Oldric décolla son front de la table de massage et jeta un regard perplexe à Bammon.

— L'aubergiste veut me payer vingt aigles d'argent pour passer une nuit dans son auberge ? Qu'attend-il de moi pendant mon séjour là-bas ?

— Rien de plus que de t'asseoir dans sa salle à manger et de dormir dans l'un de ses lits, répondit Bammon. Tu recevras de nombreuses offres similaires. Tu fais désormais partie des privilégiés - ceux dont les meurtres continuent d'augmenter. Vingt et un à ton actif. La renommée apporte la richesse.

— La renommée, apporte-t-elle la liberté ?

D'un geste brusque, Oldric repoussa l'allopathe alors qu'il se redressait.Malgré la détente et l'assouplissement des muscles sous l'effet de l'habileté du praticien, la tension ne disparaissait pas. L'homme en robe grise jeta un coup d'œil à l'instructeur qui lui fit signe vers la porte, le congédiant.

— Le prix de ta liberté augmente à mesure que ta réputation grandit, déclara Bammon. Le mieux que tu puisses espérer est une bonne retraite en tant qu'instructeur.

— En d'autres termes, une vie de boucher.

Bammon ne s'en offusqua pas.

— Quelle est la différence entre ce que je fais et ce que tu faisais dans ton pays ? J'entraîne les hommes à se battre et à mourir avec honneur. Suis mon conseil et profite tant que tu le peux. Accepte tout ce qui t'est proposé. Le jour où tu as tué Céros, tu es devenu le roi des arènes égéennes. Une position à envier, à condition de pouvoir la conserver.

L'Estanien laissa échapper un rire sarcastique.

— Je comprends ton amertume, Oldric. Cela m'a presque consumé jusqu'à ce que je trouve l'équilibre. Tu continueras à t'entraîner, mais tu ne combattras que quatre à six fois par an. Ce n'est pas si mal. Entre les jeux, tu auras amplement de temps pour d'autres activités.

— Comme gagner de l'argent ? Dans quel but ?

— L'argent peut acheter de nombreuses choses. Céros ne vivait pas dans une caserne. Il possédait sa propre maison ainsi que des domestiques.

La surprise fit hausser les sourcils d'Oldric.

— Un esclave ?

— Un esclave propriétaire d'esclaves. Céros te surpassait en tout point de vue, c'est sa propre arrogance qui a causé sa chute. Il t'a sous-estimé, et pour la première fois depuis que je te connais, tu as su dompter ta fougue.
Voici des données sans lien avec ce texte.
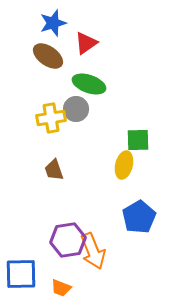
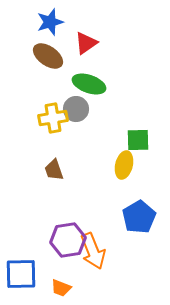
blue star: moved 3 px left, 1 px up
yellow cross: moved 2 px right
Oldric demeura pensif. L'idée d'avoir un endroit autre qu'une cellule froide en pierre l'alléchait. Il se leva et se pencha au-dessus d'une cuve d'eau, s'éclaboussa le visage. Peut-être que Bammon avait raison. Il devait saisir toutes les opportunités possibles.
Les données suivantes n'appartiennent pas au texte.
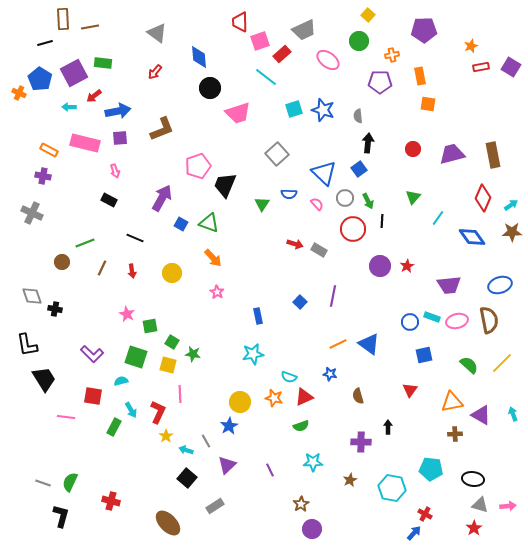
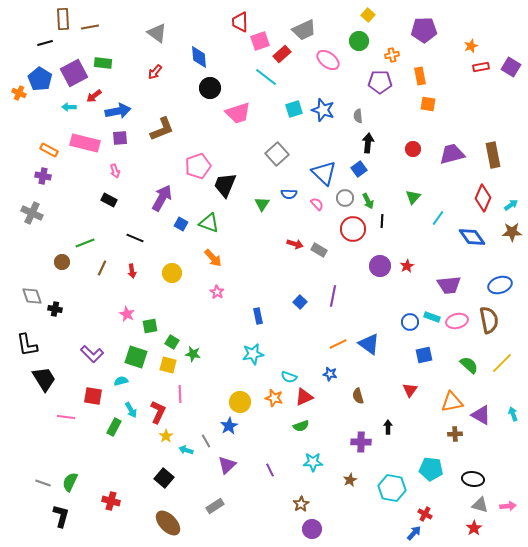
black square at (187, 478): moved 23 px left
L'Estanien, encore marqué par la récente confrontation avec Céros, se remémorait sans cesse le regard glacial du champion lorsqu'il avait enfoncé son épée dans son flanc. Mais l'Ours n'avait pas infligé de blessure mortelle. Les Egéens, eux, avaient achevé leur favori.

Les cris de la plèbe résonnaient encore dans les oreilles de L'Estanien. Les hurlements de "La jugulaire ! La jugulaire !" semblaient ne jamais s'éteindre.

Le champion déchu s'était effondré devant Oldric, le regardant avec un mélange de déception et de résignation.

— Écoute-les, avait-il murmuré d'une voix faible. Ils réclament mon sang, alors qu'ils m'adoraient, il y a si peu de temps.

Les cris s'étaient intensifiés au point de faire trembler le sol.

— Ils s'en prendront aussi à toi.

Céros avait relevé la tête, et à travers la visière qu'il portait s'apercevaient ses yeux pâles, empreints d'une lueur étrange.

— Finissons-en, ordonna-t-il.

Le poignard trancha avec rapidité la gorge du vaincu. La foule devint folle lorsqu'un flot pourpre inonda la poitrine d'Oldric. Le champion retomba, s'appuyant faiblement sur ses coudes, agonisant avec une amertume abasourdie dans les yeux alors que la foule scandait avec extase :

— L'ours ! L'ours !

Oldric ferma les yeux et aspergea encore d'eau son visage et sa poitrine. Quoi qu'il fasse, il ne pouvait pas laver le sang de ses victimes. Vingt et une...

Il attrapa une serviette dans la pile et se sécha.

— Je vais dormir à l'auberge de cet homme, mais cela coûtera trente aigles d'argent, sinon rien.

— Trente, soit, concéda l'instructeur. J'en garderai vingt. Cinq pour moi, et quinze seront envoyés à l'empereur en guise d'offrande de bonne volonté.

L'Estanien faillit déchirer la serviette dans ses paumes.

— Offrande de bonne volonté ? Dis à l'empereur de dormir à l'auberge, et que son lit soit infesté de puces !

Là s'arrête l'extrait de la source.